Start of RECORDS
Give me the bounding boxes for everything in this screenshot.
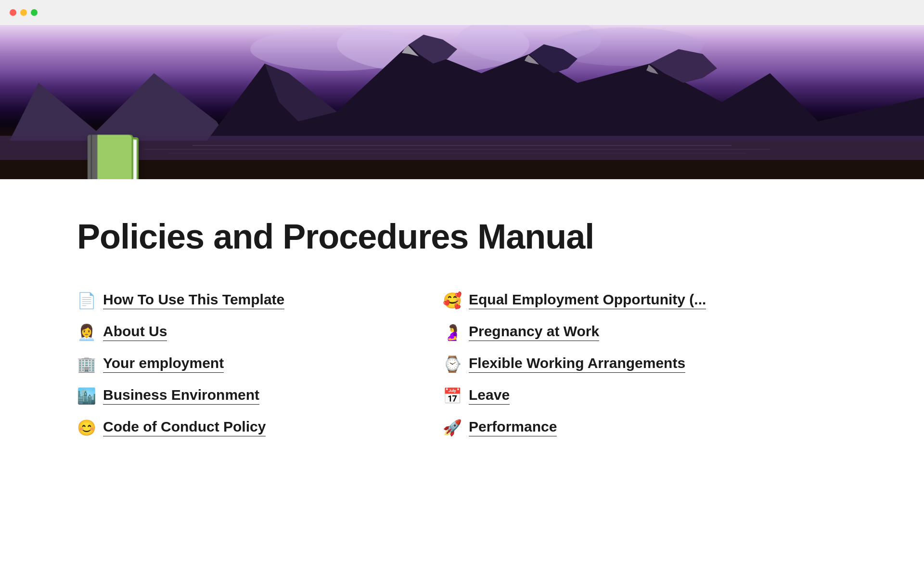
link-label: How To Use This Template <box>103 291 284 309</box>
close-button[interactable] <box>10 9 16 16</box>
link-item[interactable]: ⌚Flexible Working Arrangements <box>443 348 751 380</box>
links-column-left: 📄How To Use This Template👩‍💼About Us🏢You… <box>77 285 414 444</box>
minimize-button[interactable] <box>20 9 27 16</box>
page-title: Policies and Procedures Manual <box>77 218 847 256</box>
link-icon: 📄 <box>77 293 96 308</box>
link-label: Equal Employment Opportunity (... <box>469 291 706 309</box>
link-item[interactable]: 🏙️Business Environment <box>77 380 385 412</box>
link-icon: 🏢 <box>77 356 96 372</box>
book-emoji: 📗 <box>77 136 149 179</box>
link-label: Pregnancy at Work <box>469 323 599 341</box>
links-grid: 📄How To Use This Template👩‍💼About Us🏢You… <box>77 285 751 444</box>
links-column-right: 🥰Equal Employment Opportunity (...🤰Pregn… <box>414 285 751 444</box>
link-label: Leave <box>469 387 510 405</box>
link-label: Code of Conduct Policy <box>103 419 266 436</box>
hero-banner: 📗 <box>0 25 924 179</box>
link-icon: 😊 <box>77 420 96 435</box>
link-label: Business Environment <box>103 387 259 405</box>
link-label: About Us <box>103 323 167 341</box>
link-icon: 🏙️ <box>77 388 96 404</box>
link-item[interactable]: 🥰Equal Employment Opportunity (... <box>443 285 751 316</box>
title-bar <box>0 0 924 25</box>
link-icon: 🚀 <box>443 420 462 435</box>
link-icon: 👩‍💼 <box>77 325 96 340</box>
link-label: Your employment <box>103 355 224 373</box>
link-item[interactable]: 🚀Performance <box>443 412 751 444</box>
link-icon: 🤰 <box>443 325 462 340</box>
link-icon: 🥰 <box>443 293 462 308</box>
link-icon: ⌚ <box>443 356 462 372</box>
link-item[interactable]: 👩‍💼About Us <box>77 316 385 348</box>
link-item[interactable]: 📅Leave <box>443 380 751 412</box>
maximize-button[interactable] <box>31 9 38 16</box>
link-item[interactable]: 🤰Pregnancy at Work <box>443 316 751 348</box>
link-item[interactable]: 📄How To Use This Template <box>77 285 385 316</box>
main-content: Policies and Procedures Manual 📄How To U… <box>0 179 924 473</box>
link-label: Performance <box>469 419 557 436</box>
link-label: Flexible Working Arrangements <box>469 355 685 373</box>
link-icon: 📅 <box>443 388 462 404</box>
link-item[interactable]: 🏢Your employment <box>77 348 385 380</box>
link-item[interactable]: 😊Code of Conduct Policy <box>77 412 385 444</box>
End of RECORDS
## EXERCISE INSTRUCTIONS
Give back the material above exactly as written, but omit the images.

## EXERCISE RESPONSE
Give me the bounding boxes for everything in this screenshot.
link-label: How To Use This Template <box>103 291 284 309</box>
close-button[interactable] <box>10 9 16 16</box>
link-item[interactable]: ⌚Flexible Working Arrangements <box>443 348 751 380</box>
links-column-left: 📄How To Use This Template👩‍💼About Us🏢You… <box>77 285 414 444</box>
minimize-button[interactable] <box>20 9 27 16</box>
page-title: Policies and Procedures Manual <box>77 218 847 256</box>
link-icon: 📄 <box>77 293 96 308</box>
link-label: Equal Employment Opportunity (... <box>469 291 706 309</box>
link-item[interactable]: 🏙️Business Environment <box>77 380 385 412</box>
link-icon: 🏢 <box>77 356 96 372</box>
book-emoji: 📗 <box>77 136 149 179</box>
link-label: Pregnancy at Work <box>469 323 599 341</box>
links-grid: 📄How To Use This Template👩‍💼About Us🏢You… <box>77 285 751 444</box>
links-column-right: 🥰Equal Employment Opportunity (...🤰Pregn… <box>414 285 751 444</box>
link-label: Leave <box>469 387 510 405</box>
link-label: Code of Conduct Policy <box>103 419 266 436</box>
hero-banner: 📗 <box>0 25 924 179</box>
link-icon: 😊 <box>77 420 96 435</box>
link-label: Business Environment <box>103 387 259 405</box>
link-label: About Us <box>103 323 167 341</box>
link-icon: 🏙️ <box>77 388 96 404</box>
link-item[interactable]: 🥰Equal Employment Opportunity (... <box>443 285 751 316</box>
title-bar <box>0 0 924 25</box>
link-icon: 🚀 <box>443 420 462 435</box>
link-icon: 👩‍💼 <box>77 325 96 340</box>
link-label: Your employment <box>103 355 224 373</box>
link-item[interactable]: 🚀Performance <box>443 412 751 444</box>
link-icon: 🤰 <box>443 325 462 340</box>
link-icon: 🥰 <box>443 293 462 308</box>
link-icon: ⌚ <box>443 356 462 372</box>
link-item[interactable]: 👩‍💼About Us <box>77 316 385 348</box>
link-item[interactable]: 📅Leave <box>443 380 751 412</box>
maximize-button[interactable] <box>31 9 38 16</box>
link-item[interactable]: 🤰Pregnancy at Work <box>443 316 751 348</box>
link-item[interactable]: 📄How To Use This Template <box>77 285 385 316</box>
main-content: Policies and Procedures Manual 📄How To U… <box>0 179 924 473</box>
link-label: Performance <box>469 419 557 436</box>
link-label: Flexible Working Arrangements <box>469 355 685 373</box>
link-icon: 📅 <box>443 388 462 404</box>
link-item[interactable]: 🏢Your employment <box>77 348 385 380</box>
link-item[interactable]: 😊Code of Conduct Policy <box>77 412 385 444</box>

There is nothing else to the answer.